Nosso senso de justiça, a dignidade humana, os valores cristãos - dos quais, por vezes, até com certa hipocrisia, nos orgulhamos - não nos permitem pensar em soluções rápidas nem em vingança, mas nos convocam ao protesto, às lágrimas, à compaixão. O grande dano colateral de operações como essa é que todos perdemos: os heróis da polícia, os que - embora bandidos - tiveram sua vida barbaramente ceifada, as mães, cujo coração sangra pela perda dos filhos, os moradores da favela, que vivem sem paz...

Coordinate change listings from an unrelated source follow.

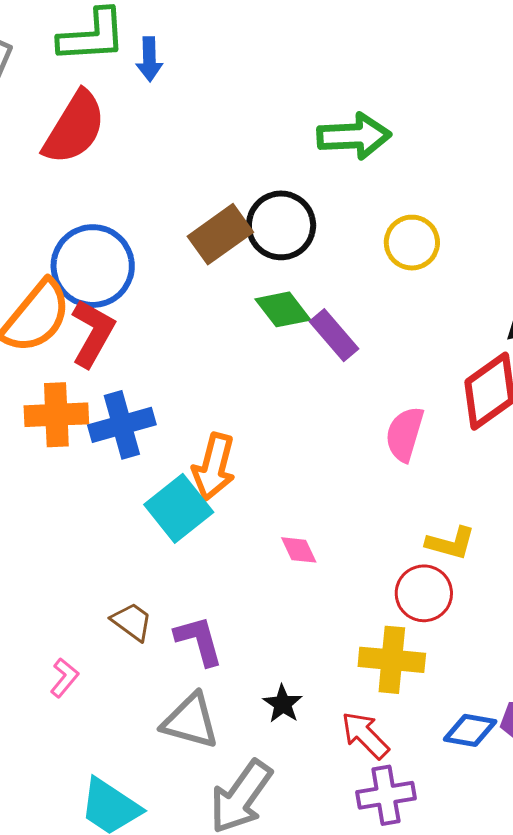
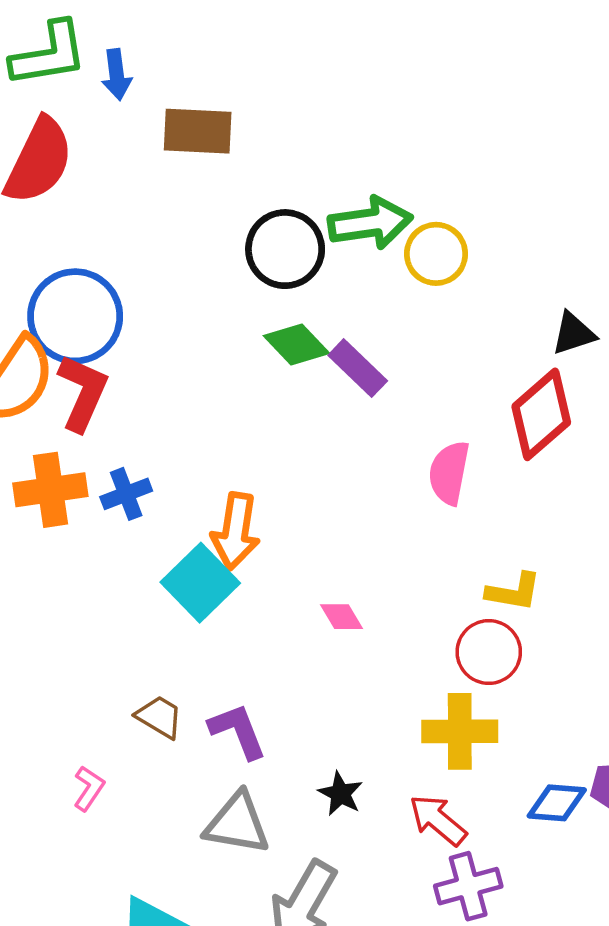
green arrow: (354, 136) -> (370, 223), moved
brown rectangle: (220, 234) -> (198, 131), moved, turned 44
blue cross: (122, 425) -> (126, 494), size x0.7

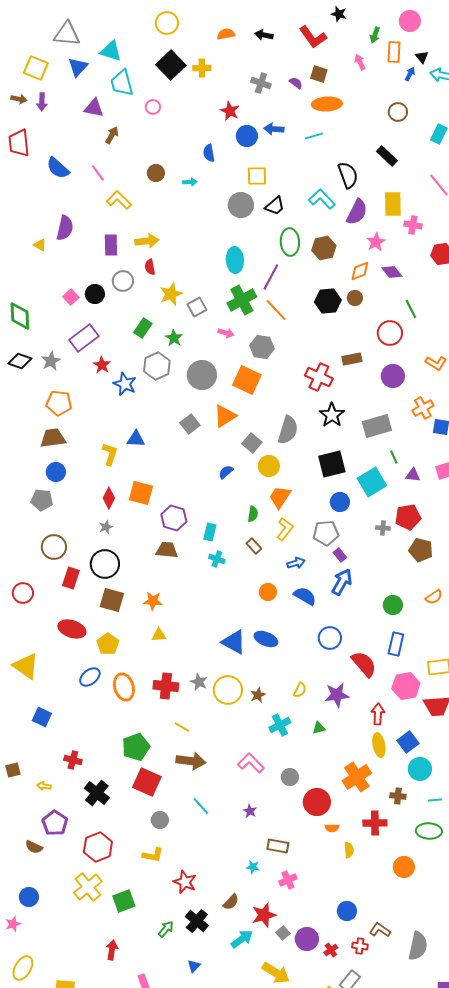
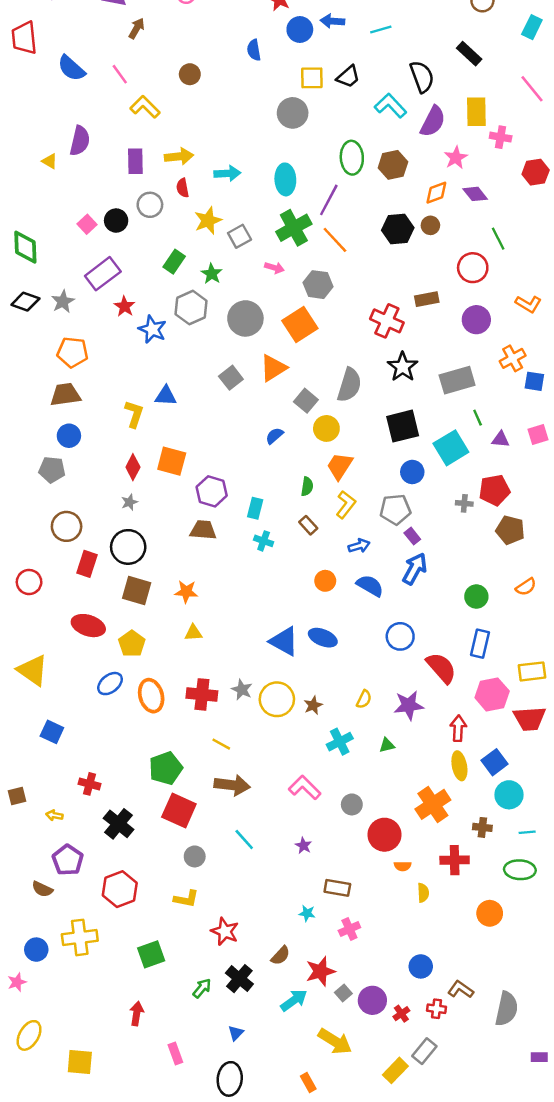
cyan arrow: (190, 182) -> (227, 173), moved, size x1.5
black trapezoid: (275, 206) -> (348, 77), moved
orange square: (247, 380) -> (300, 324), turned 32
yellow cross: (88, 887) -> (80, 937), moved, turned 32

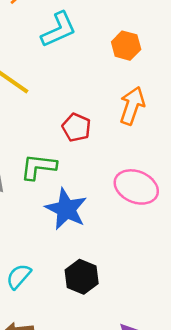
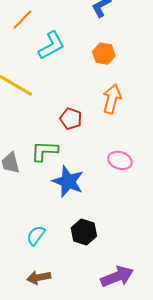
pink ellipse: (136, 187) -> (120, 160), size x0.7

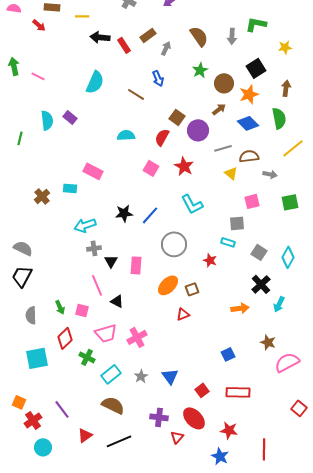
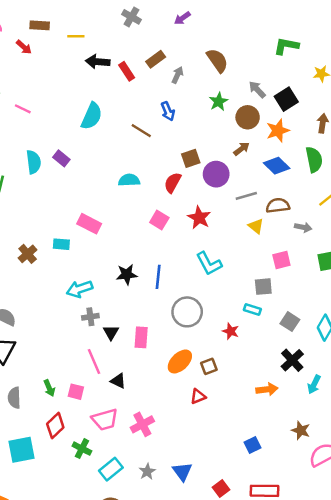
gray arrow: (232, 36) -> (257, 89), moved, turned 133
brown square: (177, 117) -> (191, 158), turned 35
blue line: (150, 215) -> (158, 277), turned -36

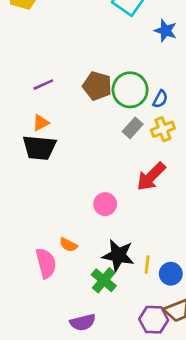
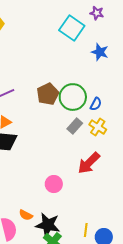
brown pentagon: (97, 86) -> (48, 94), turned 30
yellow cross: (163, 129) -> (98, 127), turned -36
black star: (118, 255) -> (48, 225), moved

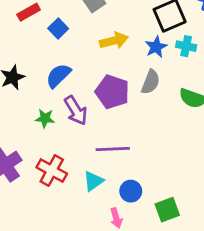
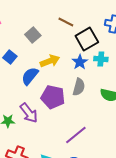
blue semicircle: (58, 76) -> (30, 76), moved
purple line: (113, 149) -> (76, 135), moved, turned -30

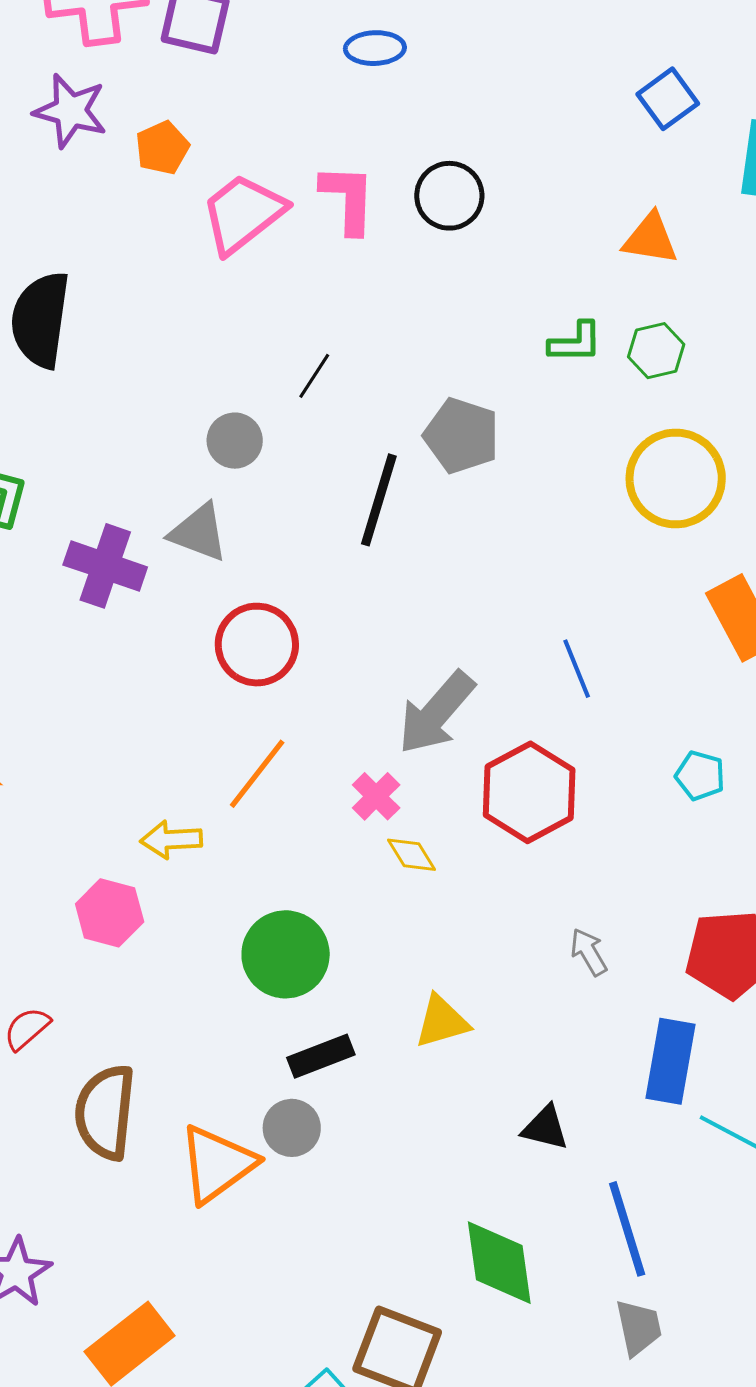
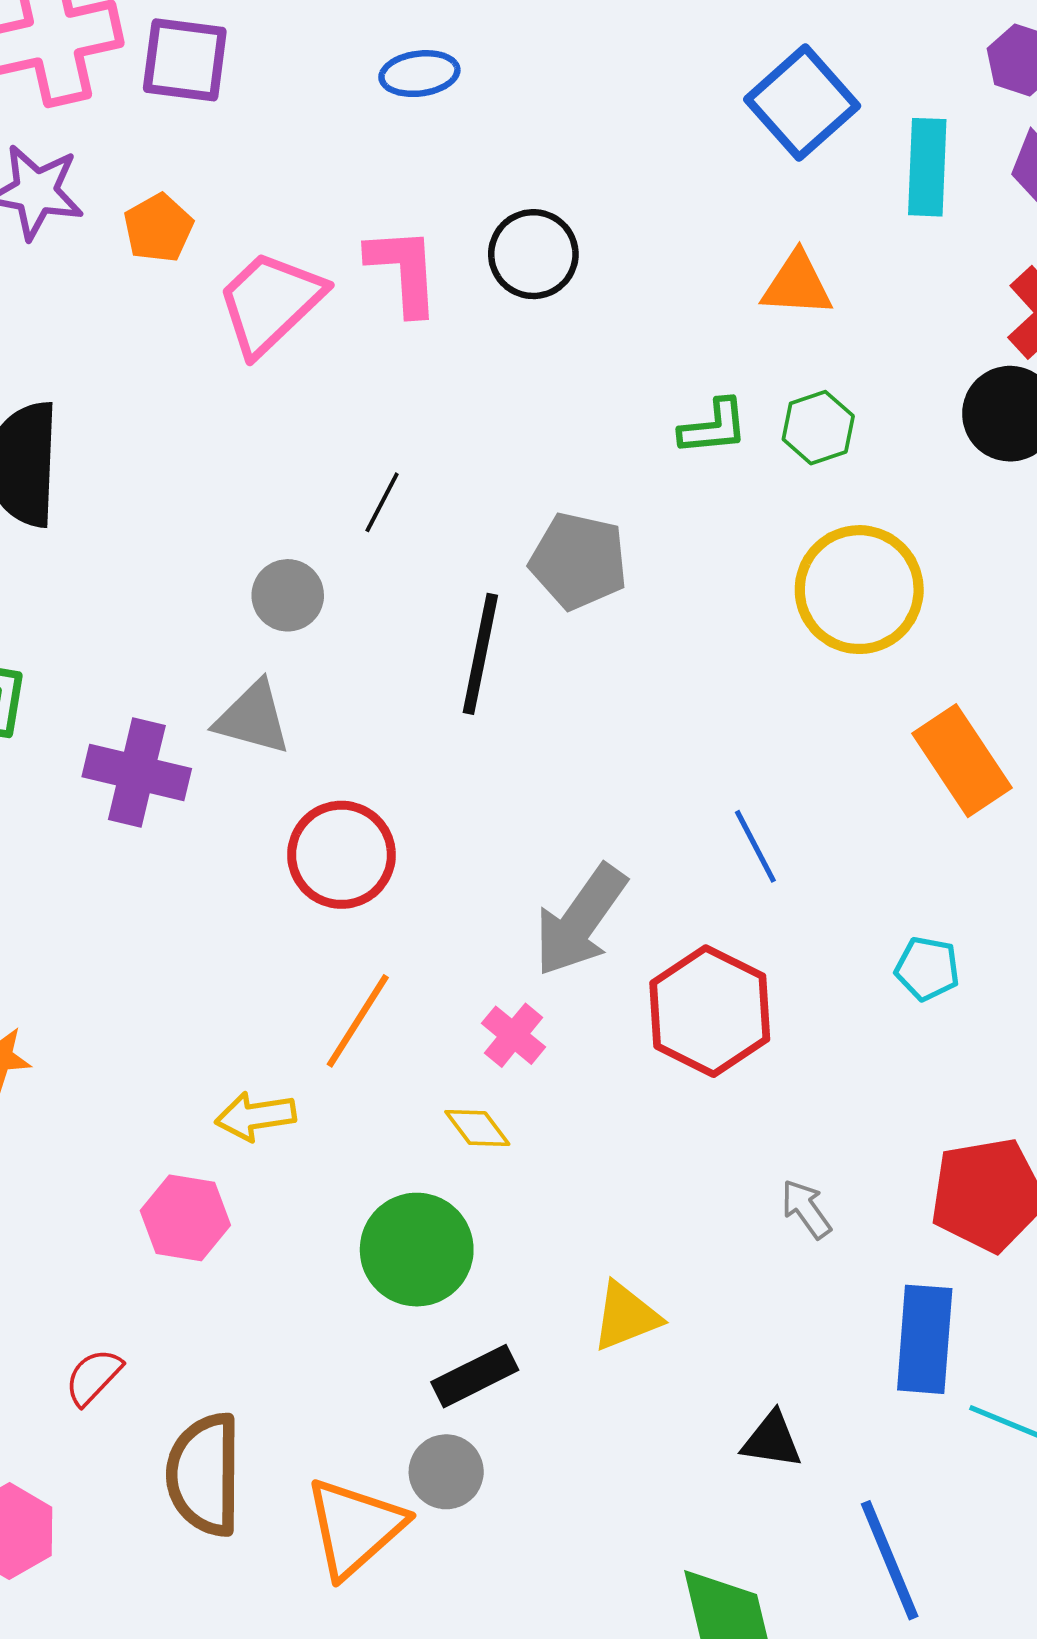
blue square: (668, 99) -> (802, 103), size x1.4
yellow diamond: (411, 855) -> (477, 1128), moved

Não podemos transformar a luta pela justiça num cálice de ódio! A violência, desde Caim e Abel, fez irmãos se tornarem homicidas! Nossa falta de senso de orientação histórica nos leva a esquecer que os morros do Rio são frutos da eugenia, do racismo, da miséria que expulsou as pessoas negras - sobretudo! - para longe de Copacabana e do asfalto. A gente se esquece de que PCC e Comando Vermelho são filhos bastardos da violência do Estado do Carandiru! Quando a violência e a criminalidade explodem, elas não são o mal número um...
Operações como essa mostram que o crime é organizado. Nosso Estado, ainda não. Eis o drama: o crime se organiza; o Estado ainda não se humanizou. Se é óbvio que o Comando Vermelho precisava de uma imediata contenção, também é óbvio que essa quantidade de pessoas mortas desrespeita tratados e preceitos constitucionais!
Nossa coluna da semana é fruto também de indignação cristã. Porque é questão de fé lutar pela justiça! A fé não é questão apenas de rito ou de culto. Se ela é alegria, é também compromisso. Parafraseando Levinás, em sua Ética da Alteridade, em que o rosto do outro, para além de qualquer pretexto e contexto, grita “não matarás!”, convoca nossa consciência. Em termos levinasianos, se a tragédia do Rio não é culpa nem sua nem minha, ela é responsabilidade nossa!
“Bandido bom é bandido morto”, diz o insensato! Em perspectiva humana e cristã, o céu foi aberto para acolher a conversão do bandido (Lc 23, 42-43)...
Apelo à Senhora do Morro, de Heriveldo Martins, que interceda pelos filhos de Deus... Lá no morro o barracão é de zinco - que não seja furado de tiros. Se não há pintura, que não falte a textura da compaixão. Se não existe felicidade de arranha-céu, que se escute o clamor da violência e da miséria, do sangue que clama da terra e sobe para junto de Deus (Ex 22, 21-23)...
Ave, Senhora do Morro, não queremos o grito de quem tomba em combate por causa do crime, nem o clamor dos inocentes! Queremos a sinfonia dos pardais... O morro, de novo, escurece. A Deus elevamos nossa prece: Ave Maria!